Preços são difíceis de prever
Com uma opinião diferente, o economista e professor da Universidade de Brasília (UnB) Roberto de Góes Ellery Júnior acredita que os estoques públicos não necessariamente resolveriam o problema enfrentado pelos brasileiros atualmente com o arroz. “Como todo seguro, é uma política que tem um custo e é algo que você não sabe quando ou se vai precisar usar”, afirma. De acordo com ele, o preço dos alimentos varia de acordo com muitos fatores, difíceis de prever. “Ano passado, era a carne. Há uns anos, era o tomate. Difícil saber qual vai ser o alimento da vez”, complementa.
Na avaliação de Ellery Júnior, embora alguns governos mantenham esses estoques em alta, é difícil prever quanto seria preciso para arrefecer a demanda atual por arroz. “Esse tipo de demanda que fazem de governo, às vezes sai pela culatra. Eu não considero que essa formação de estoque seria essencial nesse movimento atual. Alguns produtores internacionais dificultaram a exportação, mas também não creio que essa seria uma boa solução”, considera.
O professor acredita que a melhor saída é a redução de tarifas de importação, já anunciada pelo governo. “Tem pouca coisa que o governo possa fazer e uma delas é facilitar a importação de arroz. Essa medida ele já tomou. O produtor está vendendo o produto dele. Preço é isso mesmo, a população pode tentar se adaptar”, opina.

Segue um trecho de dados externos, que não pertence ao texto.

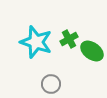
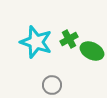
green ellipse: rotated 10 degrees counterclockwise
gray circle: moved 1 px right, 1 px down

Para Bruno Moretti, no entanto, há no atual governo uma crença de liberdade exacerbada ao mercado. “As gestões que vêm desde 2016 em âmbito federal estão inclinadas a entender que as leis de mercado resolvem tudo. E isso tem um custo.” Segundo o economista, o orçamento do Ministério da Agricultura para formar esses estoques reguladores vêm diminuindo. “O que se sacrifica em função das medidas para reduzir os gastos públicos é a segurança alimentar da população”.